::: Task material :::

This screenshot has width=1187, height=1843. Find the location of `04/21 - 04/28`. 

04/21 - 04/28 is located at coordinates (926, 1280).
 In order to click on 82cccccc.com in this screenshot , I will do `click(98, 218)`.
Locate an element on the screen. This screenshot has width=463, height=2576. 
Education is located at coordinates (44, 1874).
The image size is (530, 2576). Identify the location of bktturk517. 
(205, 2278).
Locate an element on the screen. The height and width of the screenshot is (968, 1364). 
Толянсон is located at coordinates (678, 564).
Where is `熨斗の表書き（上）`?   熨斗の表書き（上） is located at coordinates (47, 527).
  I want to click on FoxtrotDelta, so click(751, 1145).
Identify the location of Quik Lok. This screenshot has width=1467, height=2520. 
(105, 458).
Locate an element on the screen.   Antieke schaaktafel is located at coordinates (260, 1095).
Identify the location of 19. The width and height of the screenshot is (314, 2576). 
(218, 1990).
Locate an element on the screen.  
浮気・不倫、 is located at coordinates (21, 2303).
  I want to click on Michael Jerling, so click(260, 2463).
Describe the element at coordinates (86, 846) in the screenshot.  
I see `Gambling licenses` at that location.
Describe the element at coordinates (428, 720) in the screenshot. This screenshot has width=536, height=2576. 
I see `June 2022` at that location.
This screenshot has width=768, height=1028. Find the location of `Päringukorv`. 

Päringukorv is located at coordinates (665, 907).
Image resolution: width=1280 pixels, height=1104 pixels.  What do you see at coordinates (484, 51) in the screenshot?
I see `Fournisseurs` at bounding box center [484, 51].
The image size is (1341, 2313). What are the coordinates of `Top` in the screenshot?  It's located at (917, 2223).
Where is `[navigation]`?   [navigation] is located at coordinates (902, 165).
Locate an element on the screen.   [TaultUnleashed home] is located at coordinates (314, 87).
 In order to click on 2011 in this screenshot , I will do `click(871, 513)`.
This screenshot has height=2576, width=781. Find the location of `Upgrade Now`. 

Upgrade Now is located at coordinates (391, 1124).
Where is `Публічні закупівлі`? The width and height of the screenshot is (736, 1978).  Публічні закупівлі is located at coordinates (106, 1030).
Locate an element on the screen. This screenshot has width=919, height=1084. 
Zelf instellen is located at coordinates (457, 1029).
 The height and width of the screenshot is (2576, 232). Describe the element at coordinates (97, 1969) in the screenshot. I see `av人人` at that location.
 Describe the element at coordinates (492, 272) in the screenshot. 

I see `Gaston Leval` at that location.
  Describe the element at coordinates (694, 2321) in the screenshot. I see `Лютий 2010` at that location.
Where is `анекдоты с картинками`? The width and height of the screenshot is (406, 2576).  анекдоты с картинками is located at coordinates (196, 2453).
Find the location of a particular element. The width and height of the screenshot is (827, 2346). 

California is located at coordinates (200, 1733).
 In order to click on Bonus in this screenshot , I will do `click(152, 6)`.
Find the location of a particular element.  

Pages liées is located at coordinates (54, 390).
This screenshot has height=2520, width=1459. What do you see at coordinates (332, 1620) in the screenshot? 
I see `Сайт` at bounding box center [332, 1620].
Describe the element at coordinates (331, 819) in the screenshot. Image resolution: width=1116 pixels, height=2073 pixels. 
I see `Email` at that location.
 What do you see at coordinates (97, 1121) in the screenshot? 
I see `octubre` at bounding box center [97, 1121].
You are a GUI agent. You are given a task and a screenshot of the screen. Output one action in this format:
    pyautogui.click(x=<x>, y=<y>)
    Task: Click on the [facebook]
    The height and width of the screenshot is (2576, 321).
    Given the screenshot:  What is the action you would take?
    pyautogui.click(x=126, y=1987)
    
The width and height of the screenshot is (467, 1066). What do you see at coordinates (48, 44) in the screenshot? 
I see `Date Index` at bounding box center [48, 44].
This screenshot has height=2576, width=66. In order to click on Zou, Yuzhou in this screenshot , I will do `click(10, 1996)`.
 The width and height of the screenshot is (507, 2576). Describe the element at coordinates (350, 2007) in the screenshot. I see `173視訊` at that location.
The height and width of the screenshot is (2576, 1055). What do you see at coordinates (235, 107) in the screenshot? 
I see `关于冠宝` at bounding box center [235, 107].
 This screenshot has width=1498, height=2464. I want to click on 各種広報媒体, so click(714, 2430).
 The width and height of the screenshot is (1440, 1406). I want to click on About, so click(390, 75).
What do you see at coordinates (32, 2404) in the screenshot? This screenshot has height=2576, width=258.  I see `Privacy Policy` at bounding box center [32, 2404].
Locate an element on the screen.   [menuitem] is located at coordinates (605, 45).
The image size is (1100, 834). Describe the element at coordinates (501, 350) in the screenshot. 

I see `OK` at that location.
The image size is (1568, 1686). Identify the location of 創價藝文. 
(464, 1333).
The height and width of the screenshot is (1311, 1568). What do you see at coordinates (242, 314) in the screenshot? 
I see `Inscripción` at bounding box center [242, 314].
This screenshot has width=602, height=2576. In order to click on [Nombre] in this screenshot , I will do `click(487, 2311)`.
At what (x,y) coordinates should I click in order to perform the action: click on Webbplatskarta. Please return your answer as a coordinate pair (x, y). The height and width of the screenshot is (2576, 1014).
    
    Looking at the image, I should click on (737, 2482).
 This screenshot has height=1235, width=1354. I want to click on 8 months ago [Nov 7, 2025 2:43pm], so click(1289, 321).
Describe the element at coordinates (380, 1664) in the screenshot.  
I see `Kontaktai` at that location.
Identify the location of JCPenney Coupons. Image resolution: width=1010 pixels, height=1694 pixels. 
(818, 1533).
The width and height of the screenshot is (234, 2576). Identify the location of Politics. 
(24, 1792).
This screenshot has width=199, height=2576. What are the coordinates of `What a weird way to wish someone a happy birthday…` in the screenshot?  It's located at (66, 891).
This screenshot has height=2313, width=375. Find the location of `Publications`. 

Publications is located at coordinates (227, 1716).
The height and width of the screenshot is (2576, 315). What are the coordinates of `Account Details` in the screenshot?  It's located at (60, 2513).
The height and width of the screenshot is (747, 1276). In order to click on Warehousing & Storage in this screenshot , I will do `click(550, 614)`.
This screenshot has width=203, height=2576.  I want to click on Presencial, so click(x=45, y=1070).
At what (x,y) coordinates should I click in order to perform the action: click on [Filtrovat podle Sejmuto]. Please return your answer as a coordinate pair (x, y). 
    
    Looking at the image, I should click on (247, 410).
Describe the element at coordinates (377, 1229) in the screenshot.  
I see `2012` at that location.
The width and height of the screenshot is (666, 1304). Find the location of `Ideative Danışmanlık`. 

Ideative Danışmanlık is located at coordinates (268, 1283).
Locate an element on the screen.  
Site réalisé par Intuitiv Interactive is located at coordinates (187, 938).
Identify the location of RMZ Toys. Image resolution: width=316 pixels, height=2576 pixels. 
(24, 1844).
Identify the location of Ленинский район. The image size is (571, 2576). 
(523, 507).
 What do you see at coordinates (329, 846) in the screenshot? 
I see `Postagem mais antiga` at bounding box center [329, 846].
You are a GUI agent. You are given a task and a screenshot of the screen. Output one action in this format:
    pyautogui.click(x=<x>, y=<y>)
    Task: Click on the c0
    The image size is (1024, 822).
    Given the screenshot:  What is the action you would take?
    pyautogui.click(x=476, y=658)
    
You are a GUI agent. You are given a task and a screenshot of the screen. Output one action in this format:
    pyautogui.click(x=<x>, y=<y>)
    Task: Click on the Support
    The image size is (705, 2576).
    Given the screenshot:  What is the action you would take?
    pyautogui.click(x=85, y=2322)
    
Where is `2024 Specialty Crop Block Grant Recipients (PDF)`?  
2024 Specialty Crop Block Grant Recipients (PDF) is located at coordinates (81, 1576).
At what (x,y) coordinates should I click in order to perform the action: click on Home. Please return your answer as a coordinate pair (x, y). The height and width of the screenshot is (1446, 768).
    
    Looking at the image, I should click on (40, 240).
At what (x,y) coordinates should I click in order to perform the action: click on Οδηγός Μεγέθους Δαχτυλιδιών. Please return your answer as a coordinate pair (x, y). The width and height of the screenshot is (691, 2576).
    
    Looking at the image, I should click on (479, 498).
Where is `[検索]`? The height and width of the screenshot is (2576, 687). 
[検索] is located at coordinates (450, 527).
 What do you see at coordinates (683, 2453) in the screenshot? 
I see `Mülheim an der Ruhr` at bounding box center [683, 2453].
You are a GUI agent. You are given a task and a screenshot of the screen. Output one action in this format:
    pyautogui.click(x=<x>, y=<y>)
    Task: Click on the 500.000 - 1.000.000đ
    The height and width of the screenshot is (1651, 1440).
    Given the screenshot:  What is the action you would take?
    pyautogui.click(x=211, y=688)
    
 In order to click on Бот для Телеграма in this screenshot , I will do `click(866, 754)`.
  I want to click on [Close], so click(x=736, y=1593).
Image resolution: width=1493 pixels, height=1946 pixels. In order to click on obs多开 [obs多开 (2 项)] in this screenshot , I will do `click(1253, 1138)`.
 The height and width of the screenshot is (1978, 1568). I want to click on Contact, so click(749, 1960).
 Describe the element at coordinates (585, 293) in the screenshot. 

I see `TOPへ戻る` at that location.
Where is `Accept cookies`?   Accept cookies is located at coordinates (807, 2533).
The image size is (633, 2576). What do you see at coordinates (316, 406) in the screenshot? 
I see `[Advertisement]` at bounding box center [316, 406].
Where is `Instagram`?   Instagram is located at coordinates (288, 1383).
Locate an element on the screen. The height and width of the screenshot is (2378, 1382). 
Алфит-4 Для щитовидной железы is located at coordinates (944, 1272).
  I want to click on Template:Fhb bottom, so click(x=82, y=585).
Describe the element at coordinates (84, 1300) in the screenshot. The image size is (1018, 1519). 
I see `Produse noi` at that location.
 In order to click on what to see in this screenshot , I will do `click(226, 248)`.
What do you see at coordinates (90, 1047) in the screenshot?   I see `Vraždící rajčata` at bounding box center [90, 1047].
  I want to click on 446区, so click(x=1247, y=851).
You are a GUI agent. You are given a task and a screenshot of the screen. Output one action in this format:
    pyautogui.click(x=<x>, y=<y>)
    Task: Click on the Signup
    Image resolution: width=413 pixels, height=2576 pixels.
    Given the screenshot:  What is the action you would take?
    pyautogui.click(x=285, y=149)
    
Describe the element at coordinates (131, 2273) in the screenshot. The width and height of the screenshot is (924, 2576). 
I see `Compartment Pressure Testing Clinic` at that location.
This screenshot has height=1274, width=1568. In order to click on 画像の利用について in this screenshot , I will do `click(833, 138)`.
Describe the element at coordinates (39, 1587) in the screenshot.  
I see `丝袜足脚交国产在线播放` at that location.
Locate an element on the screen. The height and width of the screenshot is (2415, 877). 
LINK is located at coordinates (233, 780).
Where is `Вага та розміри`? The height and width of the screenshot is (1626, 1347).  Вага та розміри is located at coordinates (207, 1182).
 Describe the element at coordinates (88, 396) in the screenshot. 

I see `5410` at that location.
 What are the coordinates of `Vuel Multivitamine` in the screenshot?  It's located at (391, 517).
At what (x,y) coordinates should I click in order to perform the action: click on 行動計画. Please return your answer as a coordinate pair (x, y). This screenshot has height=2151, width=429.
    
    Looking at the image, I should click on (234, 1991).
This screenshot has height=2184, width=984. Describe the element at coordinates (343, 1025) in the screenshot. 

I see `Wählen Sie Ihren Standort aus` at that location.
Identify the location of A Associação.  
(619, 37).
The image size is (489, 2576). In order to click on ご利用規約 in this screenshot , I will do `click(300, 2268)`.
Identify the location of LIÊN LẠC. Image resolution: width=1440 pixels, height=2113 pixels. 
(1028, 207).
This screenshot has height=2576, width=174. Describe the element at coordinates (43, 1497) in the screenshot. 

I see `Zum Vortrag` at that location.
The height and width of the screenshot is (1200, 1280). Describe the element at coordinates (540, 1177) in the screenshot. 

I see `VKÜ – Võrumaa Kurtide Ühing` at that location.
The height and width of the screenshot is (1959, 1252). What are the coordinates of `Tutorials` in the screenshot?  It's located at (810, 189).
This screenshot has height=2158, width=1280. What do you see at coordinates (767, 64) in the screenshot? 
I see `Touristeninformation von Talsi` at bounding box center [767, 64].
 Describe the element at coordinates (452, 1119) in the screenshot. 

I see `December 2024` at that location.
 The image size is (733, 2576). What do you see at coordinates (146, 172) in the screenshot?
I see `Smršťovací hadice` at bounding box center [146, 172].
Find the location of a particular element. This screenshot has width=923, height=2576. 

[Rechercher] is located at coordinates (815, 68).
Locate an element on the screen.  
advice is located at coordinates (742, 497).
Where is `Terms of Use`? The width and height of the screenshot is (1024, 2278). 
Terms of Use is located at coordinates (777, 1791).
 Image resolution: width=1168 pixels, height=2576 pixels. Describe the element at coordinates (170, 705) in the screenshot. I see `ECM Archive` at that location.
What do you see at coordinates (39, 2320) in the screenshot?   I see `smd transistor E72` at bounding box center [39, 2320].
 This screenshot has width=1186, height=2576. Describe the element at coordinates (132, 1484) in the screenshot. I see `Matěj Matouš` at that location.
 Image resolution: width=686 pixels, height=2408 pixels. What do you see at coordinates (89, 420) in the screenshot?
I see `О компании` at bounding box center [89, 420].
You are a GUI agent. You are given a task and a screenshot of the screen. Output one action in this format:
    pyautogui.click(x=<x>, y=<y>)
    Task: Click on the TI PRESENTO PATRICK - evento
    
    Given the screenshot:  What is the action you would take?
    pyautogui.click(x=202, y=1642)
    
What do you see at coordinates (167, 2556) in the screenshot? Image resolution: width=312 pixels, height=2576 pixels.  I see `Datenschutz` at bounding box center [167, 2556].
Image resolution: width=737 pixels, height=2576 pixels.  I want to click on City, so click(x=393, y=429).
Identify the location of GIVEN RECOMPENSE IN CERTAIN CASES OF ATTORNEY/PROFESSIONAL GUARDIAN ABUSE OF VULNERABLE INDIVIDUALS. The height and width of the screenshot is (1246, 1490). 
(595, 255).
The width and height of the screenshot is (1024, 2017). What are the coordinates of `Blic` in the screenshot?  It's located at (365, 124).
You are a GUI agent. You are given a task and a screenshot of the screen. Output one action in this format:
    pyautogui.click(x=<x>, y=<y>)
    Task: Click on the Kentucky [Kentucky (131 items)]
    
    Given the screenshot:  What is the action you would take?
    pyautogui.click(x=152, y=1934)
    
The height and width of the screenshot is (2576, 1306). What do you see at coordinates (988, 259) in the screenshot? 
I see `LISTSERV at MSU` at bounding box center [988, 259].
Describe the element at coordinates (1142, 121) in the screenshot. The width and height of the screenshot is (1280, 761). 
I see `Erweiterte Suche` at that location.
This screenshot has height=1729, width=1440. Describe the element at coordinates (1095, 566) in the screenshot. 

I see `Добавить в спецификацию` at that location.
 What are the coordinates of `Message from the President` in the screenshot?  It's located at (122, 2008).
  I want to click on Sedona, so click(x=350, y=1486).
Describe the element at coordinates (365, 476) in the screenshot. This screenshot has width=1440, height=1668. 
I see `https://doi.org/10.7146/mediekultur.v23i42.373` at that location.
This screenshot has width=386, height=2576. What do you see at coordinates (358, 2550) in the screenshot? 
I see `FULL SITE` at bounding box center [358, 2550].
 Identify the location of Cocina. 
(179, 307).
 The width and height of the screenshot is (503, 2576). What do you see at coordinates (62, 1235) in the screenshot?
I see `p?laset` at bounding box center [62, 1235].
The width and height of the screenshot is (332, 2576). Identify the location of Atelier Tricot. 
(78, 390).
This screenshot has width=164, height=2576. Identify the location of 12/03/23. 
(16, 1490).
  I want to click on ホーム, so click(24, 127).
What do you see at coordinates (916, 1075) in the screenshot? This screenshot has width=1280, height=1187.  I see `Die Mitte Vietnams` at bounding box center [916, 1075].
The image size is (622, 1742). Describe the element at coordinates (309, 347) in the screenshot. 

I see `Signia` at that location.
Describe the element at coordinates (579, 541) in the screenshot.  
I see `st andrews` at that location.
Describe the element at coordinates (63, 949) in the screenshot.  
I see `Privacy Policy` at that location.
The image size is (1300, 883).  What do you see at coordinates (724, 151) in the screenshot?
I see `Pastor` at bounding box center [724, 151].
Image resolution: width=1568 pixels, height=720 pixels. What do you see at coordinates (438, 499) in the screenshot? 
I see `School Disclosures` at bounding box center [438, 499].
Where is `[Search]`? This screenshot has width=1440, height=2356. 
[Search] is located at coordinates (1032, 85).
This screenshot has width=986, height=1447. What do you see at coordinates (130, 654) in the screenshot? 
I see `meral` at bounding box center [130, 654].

:::

▶ Activity: Lines from the top of the data above through the line with "In order to click on 82cccccc.com", both ends included: copy them exactly, nothing more.

▶ Solution to the problem:
This screenshot has width=1187, height=1843. Find the location of `04/21 - 04/28`. 

04/21 - 04/28 is located at coordinates (926, 1280).
 In order to click on 82cccccc.com in this screenshot , I will do `click(98, 218)`.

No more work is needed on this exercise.